Last week did not go as well as hoped. Admittedly it got off to a slow start with the Sunday Night windstorm and the subsequent power outage, but I'd hoped to be further ahead by last Friday than I actually was.
On Tuesday, or so my Moleskine tells me, I cleaned up the shop, added a coat of oil to Felicity's table, and managed a full-size drawing of the High School's display case.
Original display case measurements in the Moleskine diary (2009)
and subsequent scale sketch and added notes. Click to enlarge.
The full size sections revealed some hitherto unthought-of problems, mostly concerning the difficult reconciliation of the need for large unbroken expanses of glass and the necessity for a rigid framework, strong enough to support the weight of a large hinged glass door, closed or open.
On Thursday my friend Donald Gunn popped by and advised using Plexiglass (three-eighths) with a protective coating, instead of the glass. Why? Because, he said, it was less subject to annoying reflections, and would not shatter into thousands of nasty little pieces if it should be hit by chance or with deliberate intent.
I'm still a bit reluctant to take his advice, although he obviously knows a good deal more about display cases and so on than I do. But...Plexiglas is plastic ((Poly)methylmethacrylate) and made from petroleum (2kg petroleum make 1kg of Plexiglas – thank you Wikipedia). On the other hand it's lighter than glass (about one-half the density) – but I'd need to increase the thickness of the panels from a quarter of an inch for glass to three-eighths for the Plexi.
In the end I deferred any decision on this 'til this week, when I'll also call the Plexiglas supplier and get an estimate.

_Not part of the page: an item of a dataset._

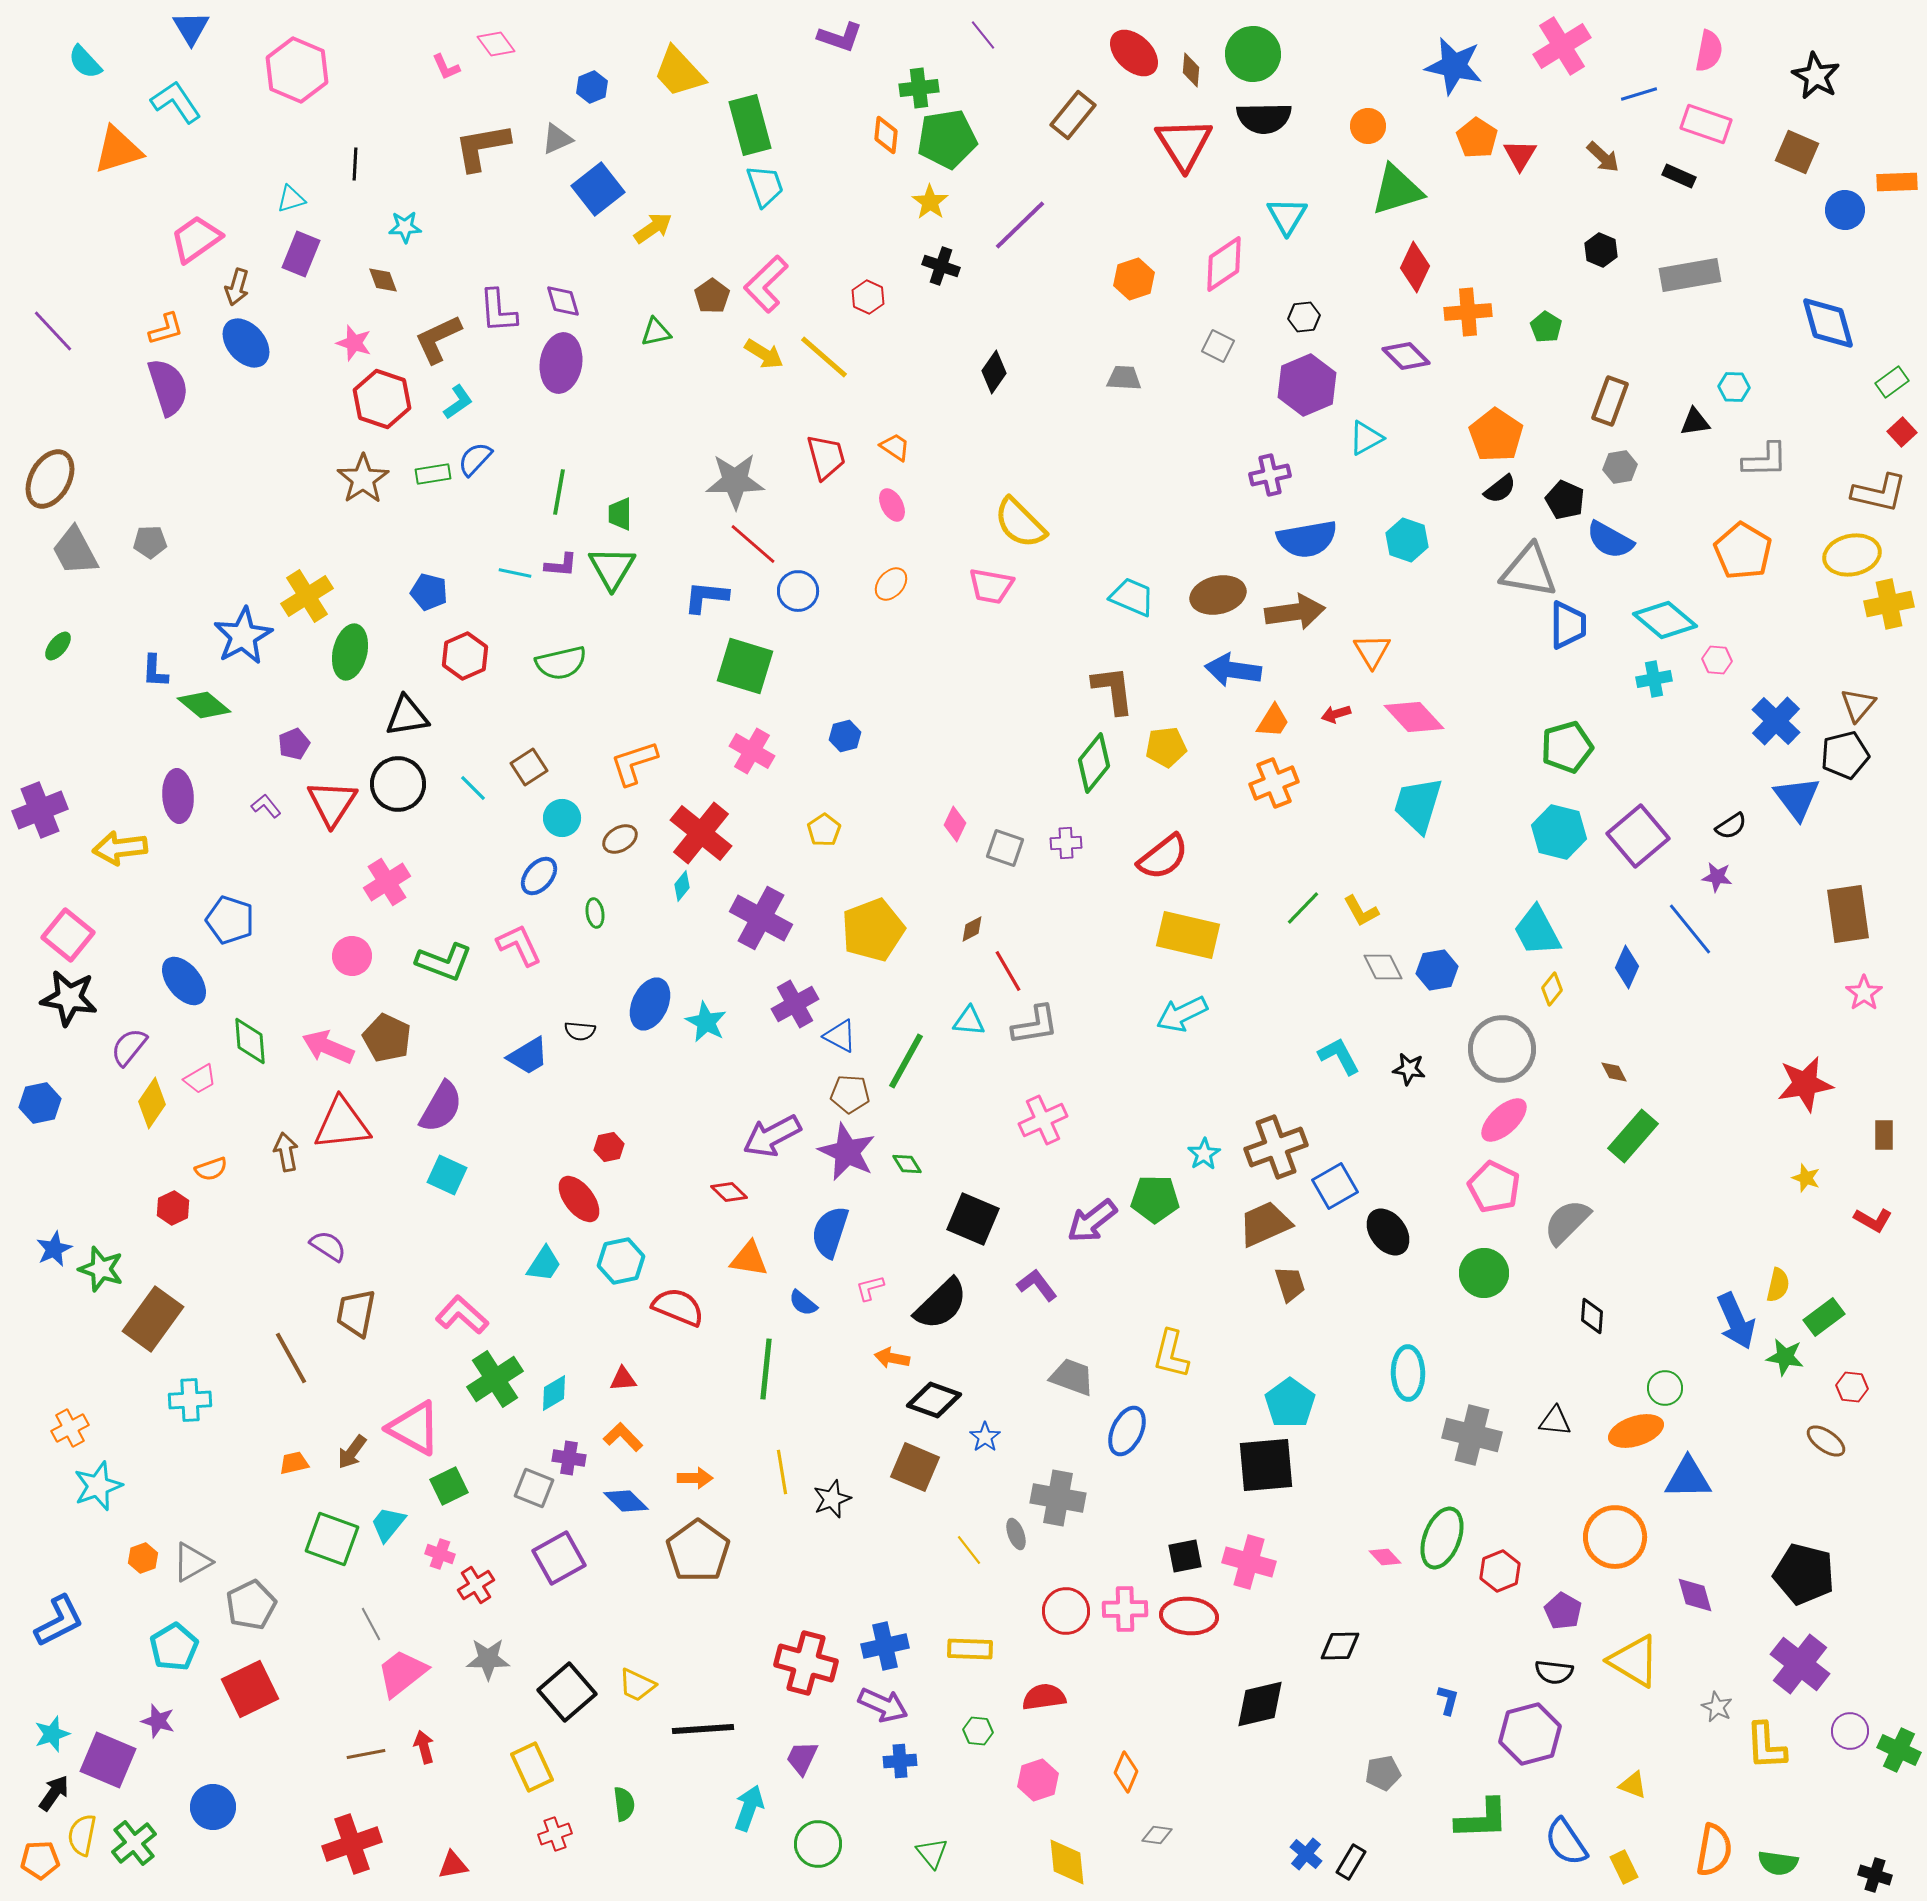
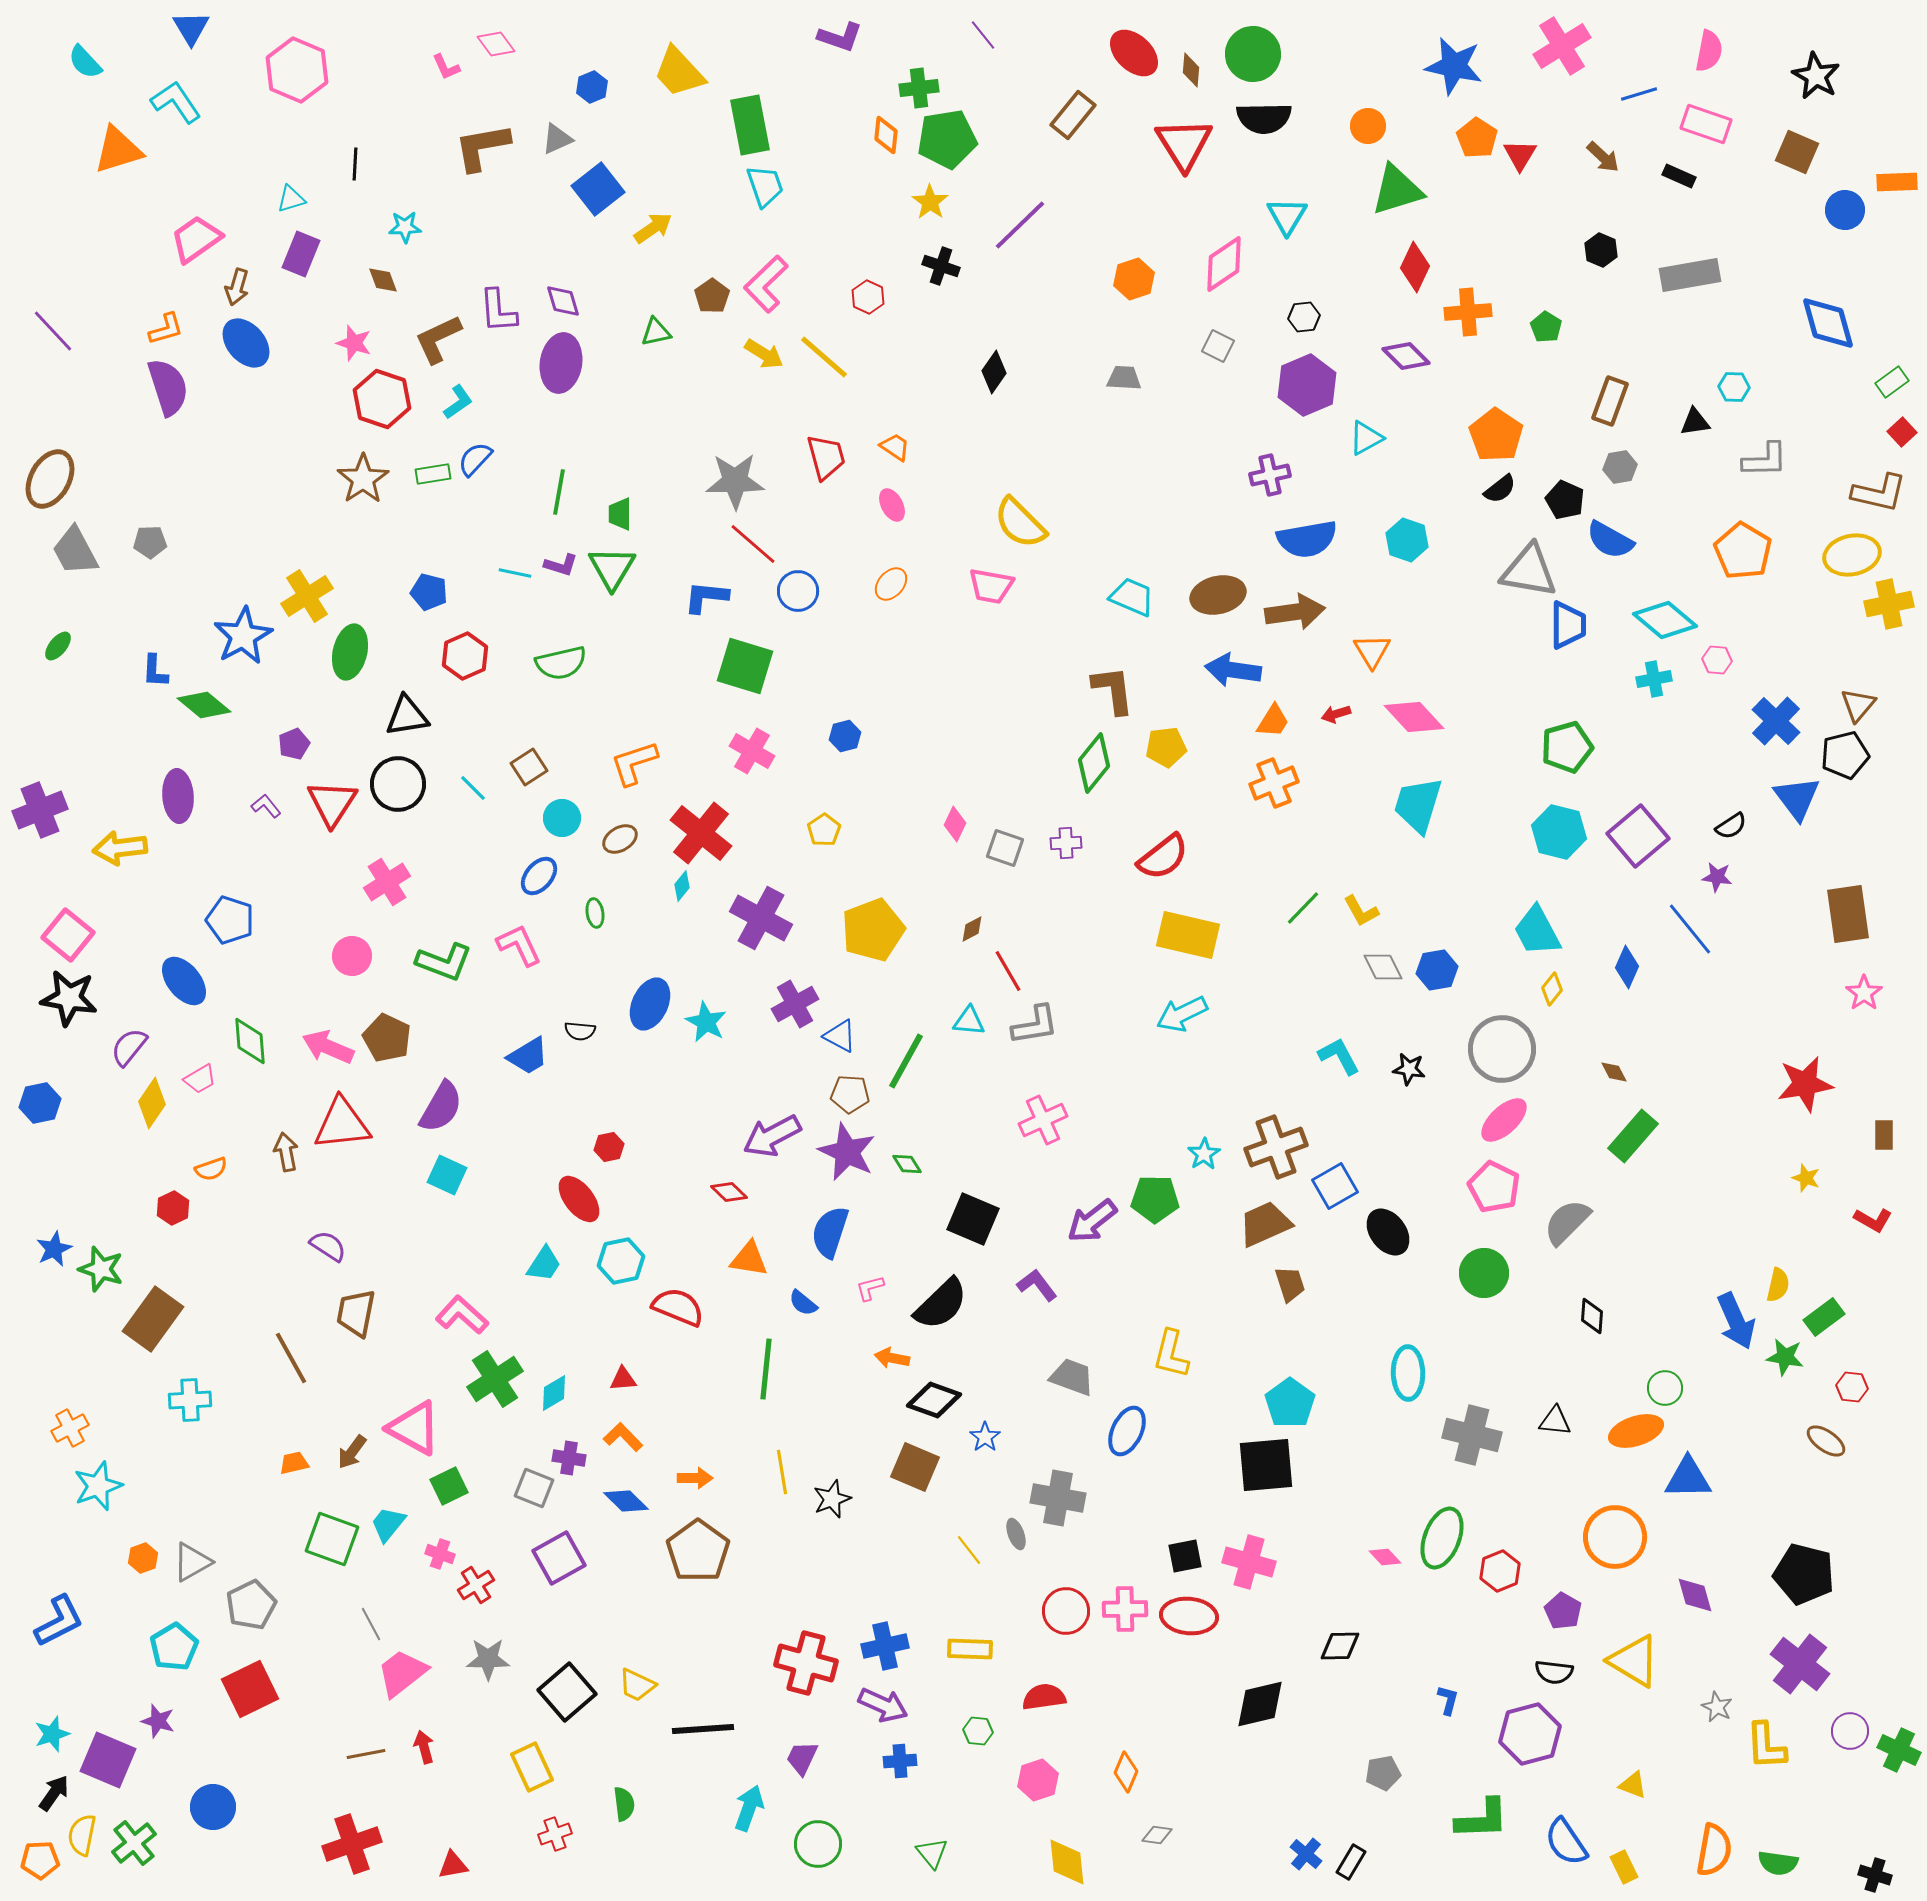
green rectangle at (750, 125): rotated 4 degrees clockwise
purple L-shape at (561, 565): rotated 12 degrees clockwise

On Wednesday I started making the base for the cabinet - a simple mitered plinth. "Simple" however becomes "slow and tricky" when it comes to cutting accurate 45 degree miters on eight foot lengths of 4" x 1.25" oak boards. It took a lot of trial and error cutting to adjust the aging radial-arm saw to produce a half-ways reasonable joint. (Ernest Joyce maintains that miters never fit as well when they're glued up as when they're dry-fitted, and I'd have to say that in my experience he's right. Besides, radial-arm saws are notoriously balky machines, and go out of adjustment if you so much as look at them sideways.)
Once satisfactorily cut, there remained the awkward problem of clamping the joints. It's much too far around the frame for any band clamp I own, and in the end i resorted to hot gluing clamping blocks to the ends of all four boards, enabling me to use 9" C-clamps across the corners:
The hot-glue made a strong enough joint to withstand moderate clamping pressure, but not so strong as to prevent the temporary blocks later being knocked off with a sharp hammer blow without damaging the finished wood.
(The block on the left hand piece is hard to see).
The mitre joints were reinforced with biscuits, as well as with glued and screwed corner blocks, installed after the glued frame had set up.
So by Friday the plinth was sanded, a small chamfer had been added to the edge, and it was ready for the next stage... Not much to show for nearly three days' work. But perhaps I do at least have a notion of where to go from here.
On a final note, on Saturday J. and I delivered Felicity's table to Victoria. J.'s 95.5 year old mother Barbara surprisingly agreed to join us for dinner (at the new table) in F.'s bijou apartment. It's down to F. to send some photos.